Concern expresses disappointment that other routes essential for aid delivery remain closed
Irish aid agency Concern Worldwide welcomes the news that the United Nations Security Council (UNSC) voted yesterday (July 11) to continue allowing humanitarian aid into Syria for the next 12 months through a single border crossing point from Turkey.
First COVID-19 case
In January 2020, the UNSC agreed to exclude the delivery of aid from Iraq and Jordan into Syria, as part of Resolution 2504. This left only the two border crossings to be used for delivery of aid from Turkey into Syria. Yesterday’s decision will ensure humanitarians have access to the region for at least 12 months. It comes as the first COVID-19 case is confirmed in Idlib, a Syrian area close to the Turkish border.
“This decision means that life-saving food, shelter, hygiene and medical services that aid workers can bring into Syria can continue, helping millions of people in dire need. The aid is especially needed now, as the Syrian pound crashes, the impact of conflict continues and fears of COVID-19 spreading grow,” according to Concern’s Regional Director of the Middle East, Bríd Kennedy.
However, Concern is very disappointed that some Security Council members succeeded in removing the second border crossing, crossing point into Syria, which served one million people with health supplies in May alone - not to mention the failure to re-authorize the Yaroubiya crossing into the Northeast.

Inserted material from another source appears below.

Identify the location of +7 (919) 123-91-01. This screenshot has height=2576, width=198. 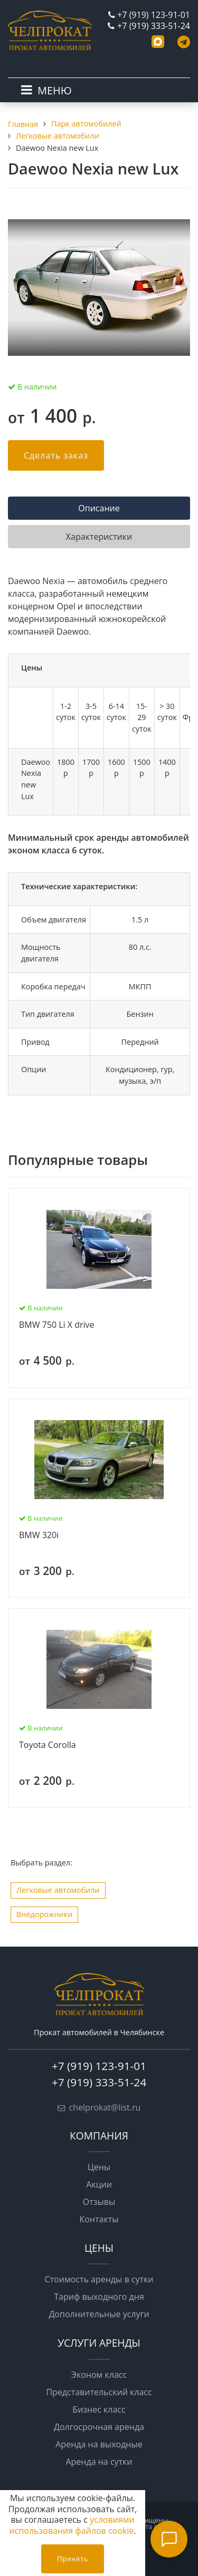 (153, 15).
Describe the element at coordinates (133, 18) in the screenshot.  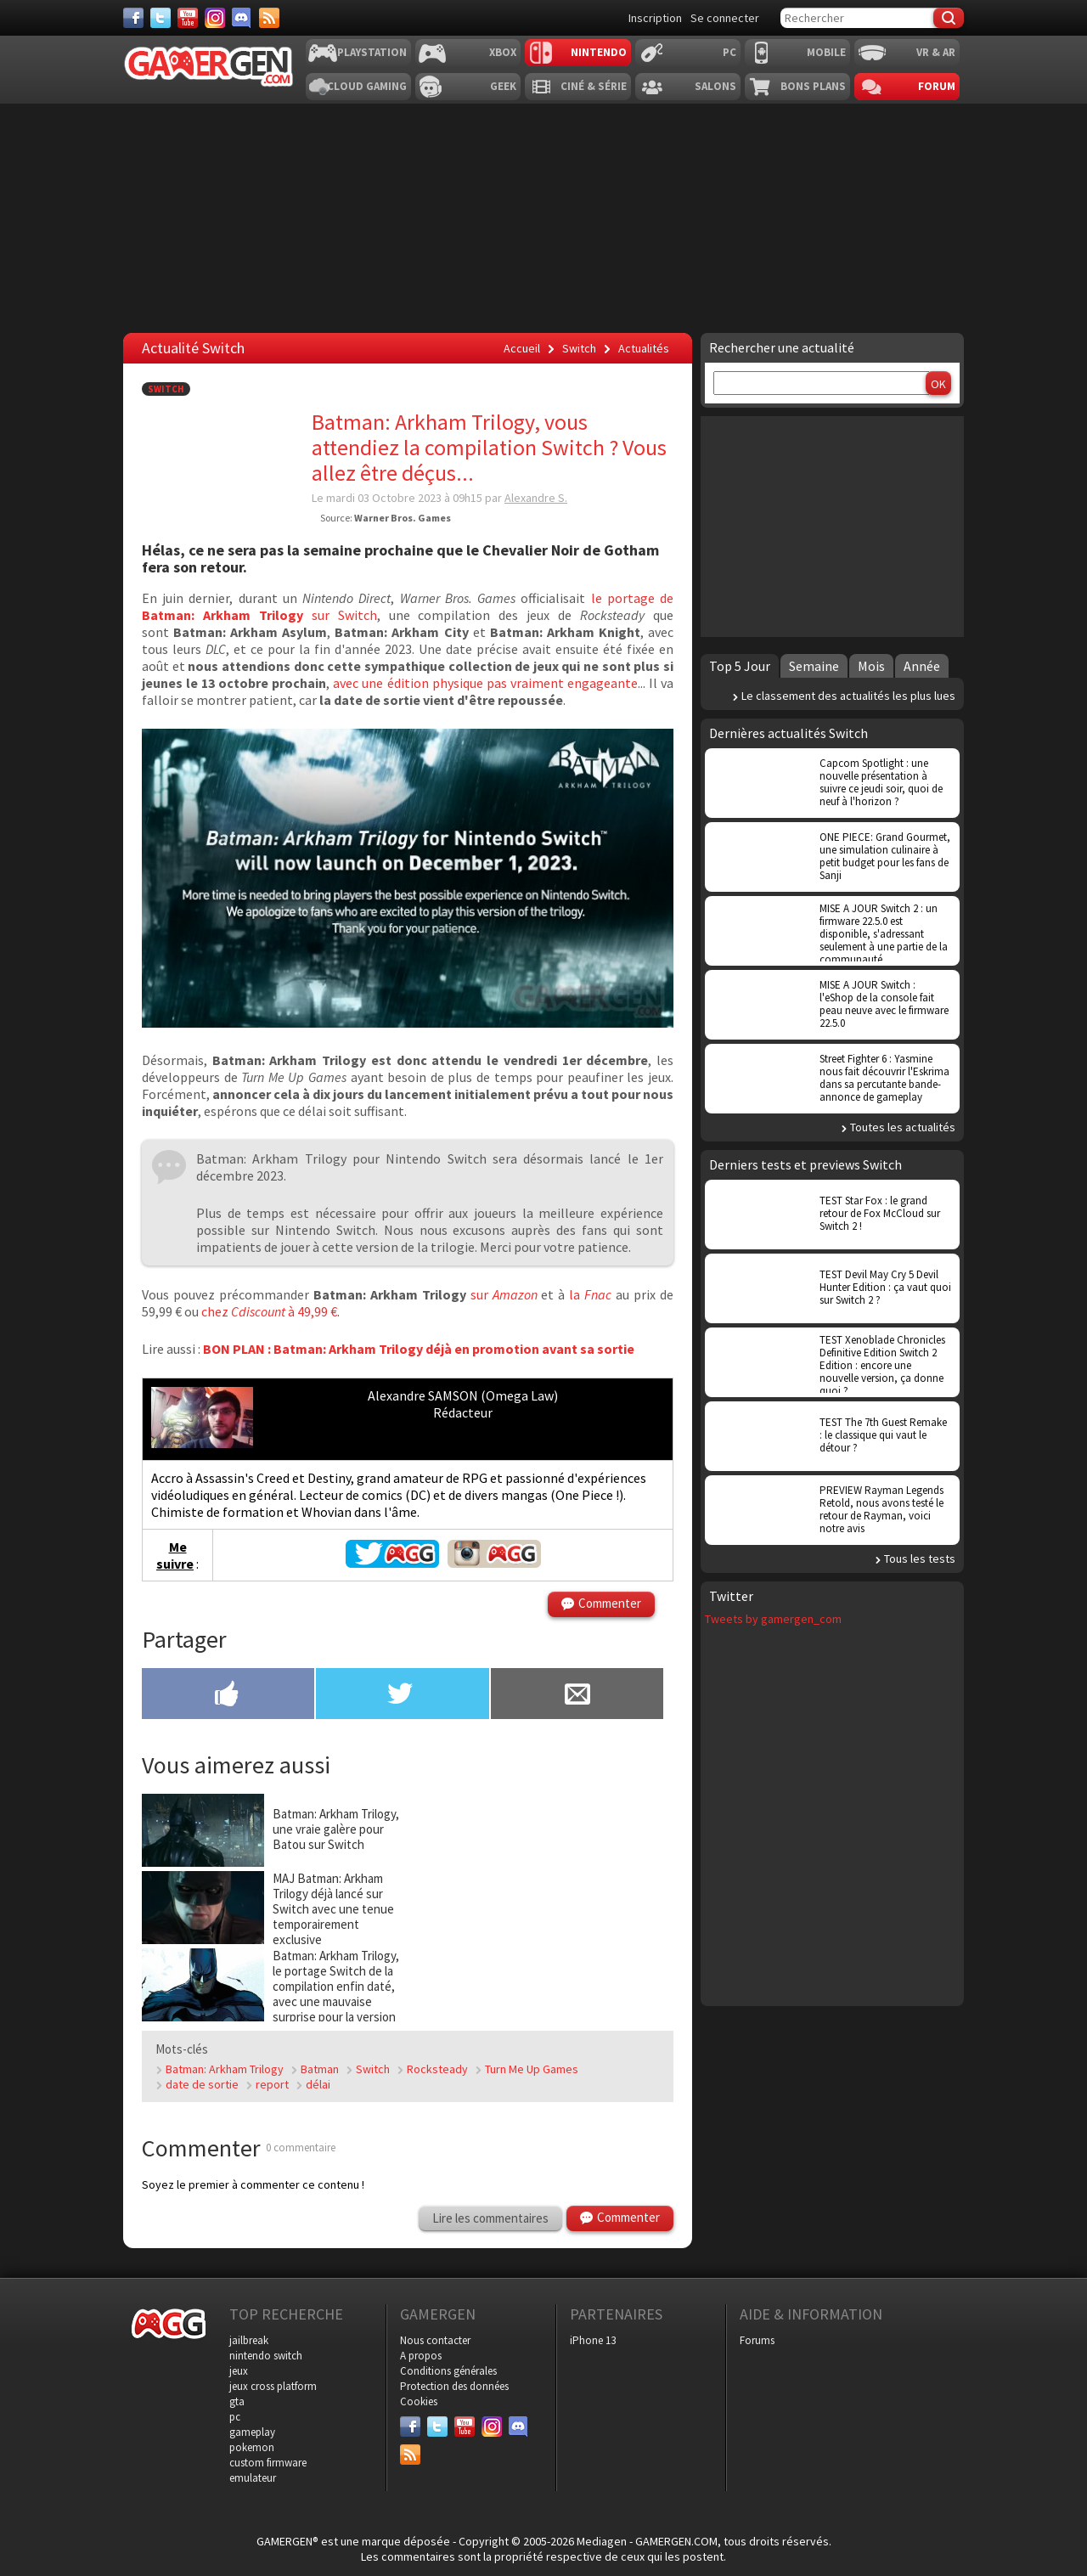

"In northern Syria humanitarian actors continue to struggle to fill the gaps left by the Security Council’s decision to remove UN cross-border assistance from Iraq in January,” Ms Kennedy said. Although the ceasefire on March 6, 2020, brought a much-needed decrease in hostilities, millions of Syrians still depend on UN assistance for the most basic services such as food, shelter, water and medical care.”
The plight of the Syrian population remains urgent and ever more critical, according to Concern Worldwide CEO Dominic MacSorley. “While we welcome the vote to allow aid be delivered through only one border crossing into Syria, the Council should urgently revisit the decision made yesterday to open up access even further by authorizing two more access points, an additional route from Turkey and one from Iraq to avoid the loss of more lives and livelihoods,” he said.
“Beyond the need for robust immediate humanitarian assistance, the Syrian people deserve real leadership in the search for conflict resolution. People whose lives have been upended for over nine years now must be supported in regaining their right to a peaceful way of life,” Mr MacSorley said.
“There is perhaps no more challenging active conflict than the Syrian war and there are no easy solutions but we must harness every opportunity to end the nightmare for those caught up in conflict.”
Since 2011, an estimated half a million lives have been lost and over 16 million people have been displaced by war in Syria. Concern began responding in 2013 and our programmes are assisting those who have been affected by the conflict. Concern is also supporting Syrian refugees in Lebanon and Turkey.
Concern provides emergency assistance to the most vulnerable internally displaced people, host community members and returnee families in conflict areas of Syria. The aid agency provides emergency ready-to-eat rations in the most desperate situations, followed by either food baskets or food vouchers to families fleeing conflict. There has also been a rapid scaling up of access to water and hygiene promotion arising from the global COVID–19 pandemic.